Since then, Mayhew has been vilified as a heartless liar. Her integrity has been questioned with intimations that she is handmaiden to hospitals. Her critics give little credence to the arguments that DHHS was on an unsustainable course, expanding peripheral programs such as care for able-bodied Mainers, while neglecting its core mission to serve the disabled and elderly.

Beginning with his appointment, the opposition cast aspersions on Education Commissioner Stephen Bowen because of his association with the Maine Heritage Policy Center. It greeted every education initiative negatively, from virtual classrooms, to charter schools, to grading schools, to switching from Apple to Dell laptop computers. Similar programs have been in practice elsewhere for years. Some were even started by progressives.

Opponents forced the governor’s first commissioner of the Department of Environmental Protection, Darryl Brown, to resign when he did not demonstrate that he made less than 10 percent of his income from clients of his environmental consulting firm who were regulated by DEP. They have been critical of his successor, Patricia Aho, because of her work as a lobbyist prior to government service.

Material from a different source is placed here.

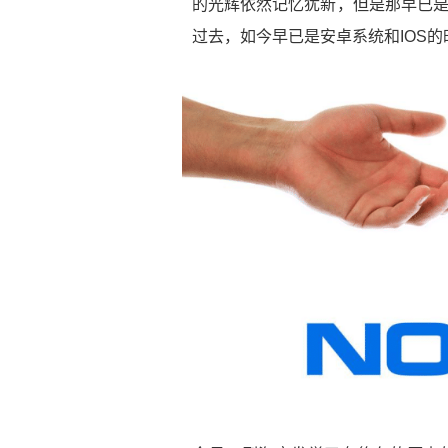
的光辉依然记忆犹新，但是那早已是
过去，如今早已是安卓系统和IOS的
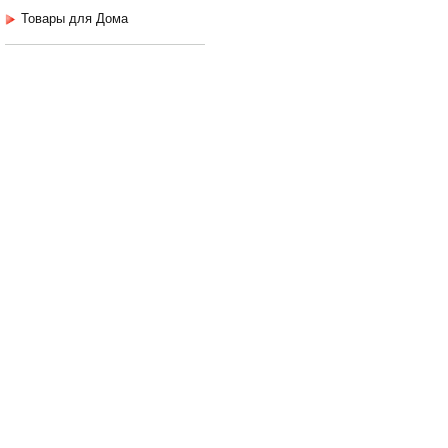
Товары для Дома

I don’t recall Gov. John Baldacci’s appointees being treated this harshly, or his legitimacy being questioned. Even though, in 2006, he won re-election with only 38 percent of the vote in a four-way race.

An elected official should be given a chance to govern. To put their people in place, and put the plans, principles and policies they campaigned on, and got elected for, to the test. To be evaluated at the next election.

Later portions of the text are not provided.